Partout dans le monde les syndicats sont aujourd’hui l’ombre de ce qu’ils étaient. Partout ils sont dirigés par des traîtres qui enchaînent concessions et défaites. Pourtant, malgré le besoin criant de directions combatives pouvant véritablement défendre la classe ouvrière, l’influence des partis révolutionnaires sur la classe ouvrière est faible et / ou en retrait.

Cet échec ne s’explique pas par un simple manque d’effectifs mais par le refus ou l’incapacité de construire des oppositions conséquentes à la bureaucratie syndicale. Pourtant les Thèses sur la tactique du IIIe Congrès du Comintern déclaraient :

« L’Internationale Communiste a répudié les tendances sectaristes en prescrivant aux partis affiliés, si petits fussent-ils, de collaborer aux syndicats, de participer à vaincre leur bureaucratie réactionnaire de l’intérieur même des syndicats et de les transformer en organisations révolutionnaires des masses prolétariennes. » (souligné par nous)

Au fond si les organisations dites révolutionnaires ont failli c’est qu’elles poursuivent des stratégies erronées dans le travail en entreprise. La LCI n’a pas fait exception. Mais pour notre part nous avons ces dernières années tiré des leçons de nos échecs.

Les thèses suivantes se basent sur l’expérience de nos interventions dans les mouvements de grève qui ont récemment secoué plusieurs pays, notamment chez Boeing aux États-Unis. Mais tout aussi importante est notre expérience de conflits à plus petite échelle et de luttes quotidiennes dans un contexte international de réaction croissante.

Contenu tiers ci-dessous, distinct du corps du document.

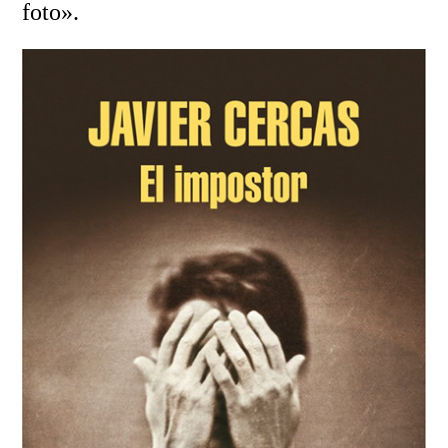
foto».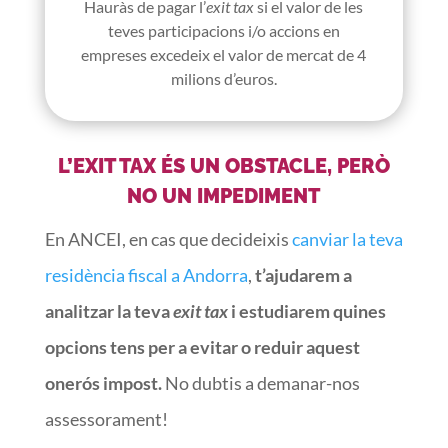
Hauràs de pagar l’
exit tax
si el valor de les
teves participacions i/o accions en
empreses excedeix el valor de mercat de 4
milions d’euros.
L’EXIT TAX ÉS UN OBSTACLE, PERÒ
NO UN IMPEDIMENT
En ANCEI, en cas que decideixis
canviar la teva
residència fiscal a Andorra
,
t’ajudarem a
analitzar la teva
exit tax
i estudiarem quines
opcions tens per a evitar o reduir aquest
onerós impost.
No dubtis a demanar-nos
assessorament!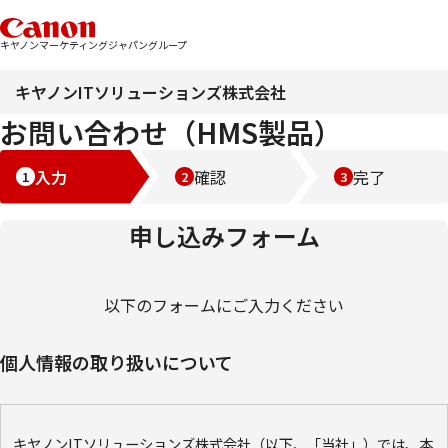
キヤノンマーケティングジャパングループ
キヤノンITソリューションズ株式会社
お問い合わせ（HMS製品）
入力
確認
完了
申し込みフォーム
以下のフォームにご入力ください
個人情報の取り扱いについて
キヤノンITソリューションズ株式会社（以下、「当社」）では、本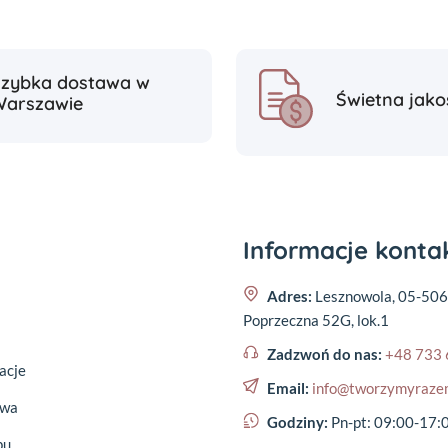
Szybka dostawa w
Świetna jako
Warszawie
Informacje kont
Adres:
Lesznowola, 05-506
Poprzeczna 52G, lok.1
Zadzwoń do nas:
+48 733 
acje
Email:
info@tworzymyraze
awa
Godziny:
Pn-pt: 09:00-17:
pu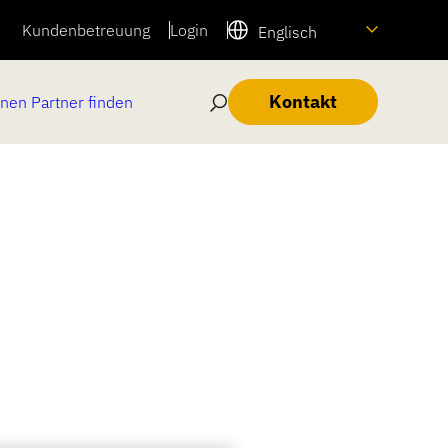
Kundenbetreuung
Login
Englisch
Kontakt
inen Partner finden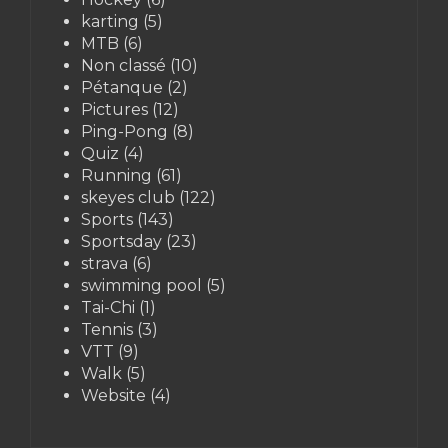
karting
(5)
MTB
(6)
Non classé
(10)
Pétanque
(2)
Pictures
(12)
Ping-Pong
(8)
Quiz
(4)
Running
(61)
skeyes club
(122)
Sports
(143)
Sportsday
(23)
strava
(6)
swimming pool
(5)
Tai-Chi
(1)
Tennis
(3)
VTT
(9)
Walk
(5)
Website
(4)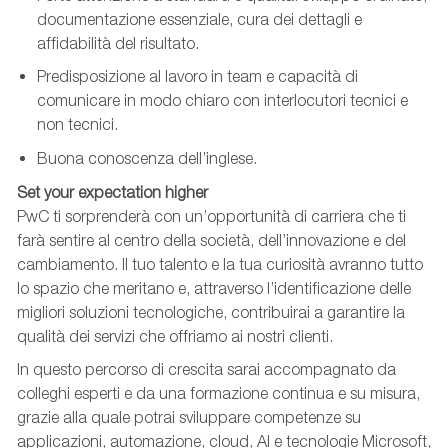
documentazione essenziale, cura dei dettagli e
affidabilità del risultato.
Predisposizione al lavoro in team e capacità di
comunicare in modo chiaro con interlocutori tecnici e
non tecnici.
Buona conoscenza dell’inglese.
Set your expectation higher
PwC ti sorprenderà con un’opportunità di carriera che ti
farà sentire al centro della società, dell’innovazione e del
cambiamento. Il tuo talento e la tua curiosità avranno tutto
lo spazio che meritano e, attraverso l’identificazione delle
migliori soluzioni tecnologiche, contribuirai a garantire la
qualità dei servizi che offriamo ai nostri clienti.
In questo percorso di crescita sarai accompagnato da
colleghi esperti e da una formazione continua e su misura,
grazie alla quale potrai sviluppare competenze su
applicazioni, automazione, cloud, AI e tecnologie Microsoft,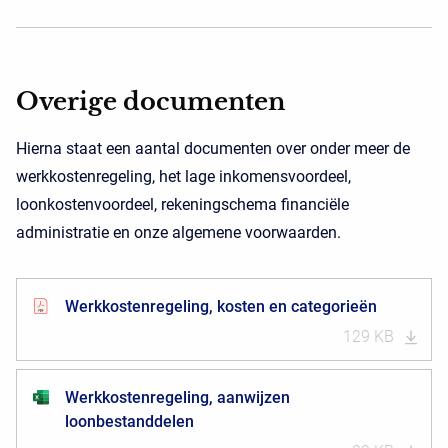
Overige documenten
Hierna staat een aantal documenten over onder meer de
werkkostenregeling, het lage inkomensvoordeel,
loonkostenvoordeel, rekeningschema financiële
administratie en onze algemene voorwaarden.
Werkkostenregeling, kosten en categorieën
129 KB
Werkkostenregeling, aanwijzen
loonbestanddelen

Il faut une stratégie révolutionnaire

Le point de départ du travail révolutionnaire en entreprise est que la classe ouvrière a besoin d’un programme marxiste pour guider ses luttes. Qu’on soit dans une période réactionnaire, de grèves économiques ou de grandes luttes politiques, un programme révolutionnaire est essentiel. Pourtant la majorité des organisations marxistes rejettent explicitement la lutte pour une direction révolutionnaire des syndicats.

Quand on parle de guerre, tout le monde comprend qu’une armée doit être dirigée par un état-major cherchant à vaincre l’ennemi. Si le haut commandement cherche à tempérer le conflit au lieu de le gagner, non seulement il rendra la victoire difficile, voire impossible, mais il déploiera des tactiques maximisant les pertes et minimisant les gains.

Il en va de même dans la lutte de classe. Les directions ouvrières qui cherchent la coexistence avec le capitalisme seront conciliantes à toutes les étapes de la lutte. Elles maximisent les défaites et n’avancent en rien les intérêts stratégiques des travailleurs. De son côté une direction révolutionnaire, loin de sacrifier les gains immédiats, emploie des tactiques pouvant maximiser les victoires partielles tout en avançant les intérêts historiques de la classe ouvrière.

Le danger opportuniste

Le problème le plus commun dans le travail en entreprise est la conciliation de la bureaucratie syndicale. Dans sa forme la plus droitière cette politique prend la forme d’un soutien ouvert aux directions syndicales non révolutionnaires. Ce soutien est le plus souvent justifié par l’argument fallacieux qu’une direction « de gauche » encourage les travailleurs à lutter.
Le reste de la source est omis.